You’ve probably never heard of Huawei. With a brand name that few recognise and which many who do can’t pronounce, the Chinese company has struggled outside developing markets – but that may be about to change.
Its new flagship P8 Android smartphone – thinner than an iPhone 6 – could be about to put Huawei on the map.
As one of the largest mobile infrastructure companies in the world, and known for devices that take advantage of new technologies, such as 4G, first, Huawei is now aiming to mirror the success of Google’s Nexus series and offer a top-end experience at a mid-range price.
The P8 has a rather understated design in aluminium and glass. It looks a little like an iPhone 5 from the back, but also resembles the Argos MyTablet with white inlaid glass at the top of the back plate.
Unfortunately, the resemblance doesn’t stop there.

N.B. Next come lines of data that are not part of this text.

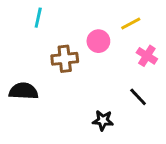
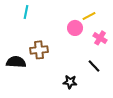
pink circle: (98, 41) -> (75, 28), moved
brown cross: (65, 59) -> (39, 50), moved

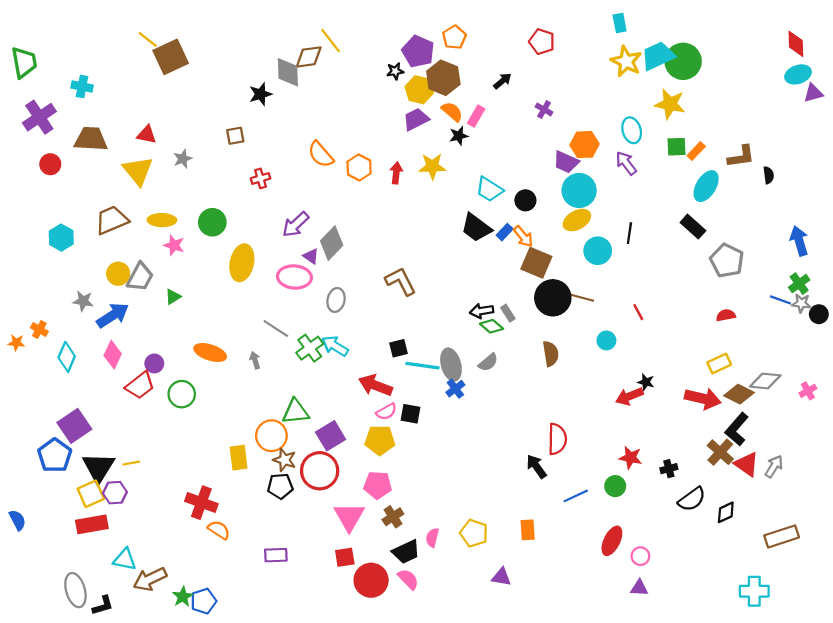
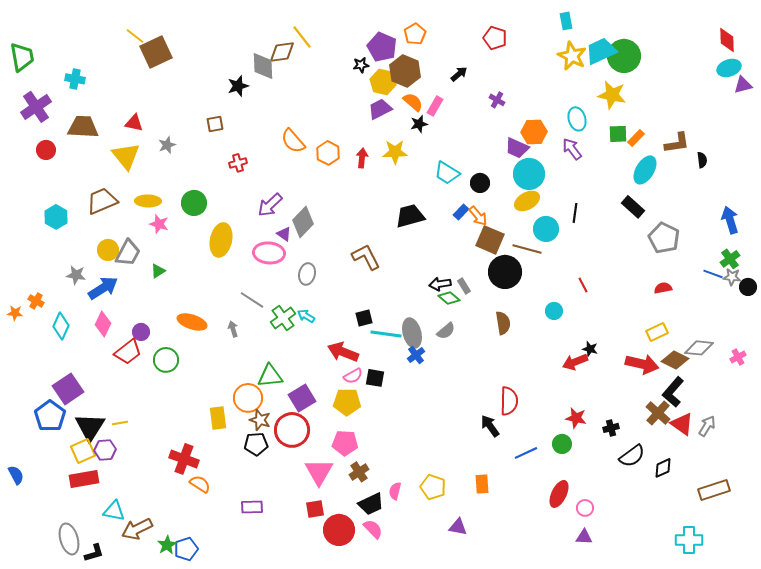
black trapezoid: (476, 228) -> (410, 216), moved, turned 128
brown line: (578, 297) -> (527, 249), moved
cyan arrow: (335, 346) -> (306, 316), size x0.7

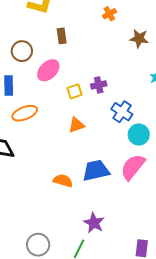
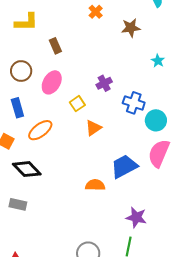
yellow square: (74, 91) -> (77, 104), moved

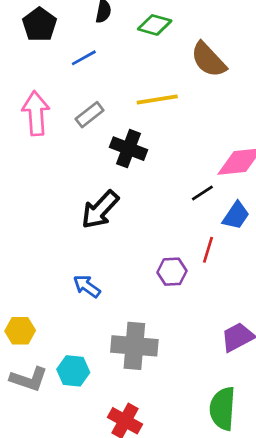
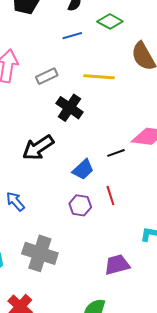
blue line: (84, 58) -> (72, 36), moved
blue trapezoid: (236, 216) -> (83, 169), moved
red line: (208, 250) -> (110, 196), turned -48

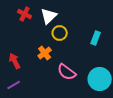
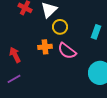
orange cross: (45, 53) -> (45, 47), turned 32
pink semicircle: (67, 72) -> (67, 51), moved

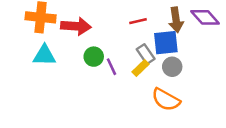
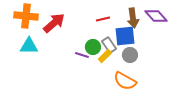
red arrow: (76, 26) -> (54, 23), turned -45
green circle: (94, 57) -> (93, 47), moved
purple line: (111, 67) -> (82, 55), turned -48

Despite being thin and well made, with smooth sides and a solid back, the finish to the aluminium looks slightly cheap.
The back also sounds hollow when tapped with a finger, which is surprising given that at 6.4mm thick the P8 is one of the thinnest phones going – the iPhone 6 is 6.9mm and the Samsung Galaxy S6 6.8mm.
The 5.2in full HD screen fills most of the front, with thin bezels at the sides. It’s bright, crisp and good. It’s not quite up to par with the fantastic quad HD screen fitted to the LG G4 and Galaxy S6, but is easily as good as similar screens fitted to the HTC One M9, for example.
With a small body and a 5.2in screen, the P8 is one of the most manageable top-end smartphones available at the moment, although people with smaller hands will still struggle to use it one-handed.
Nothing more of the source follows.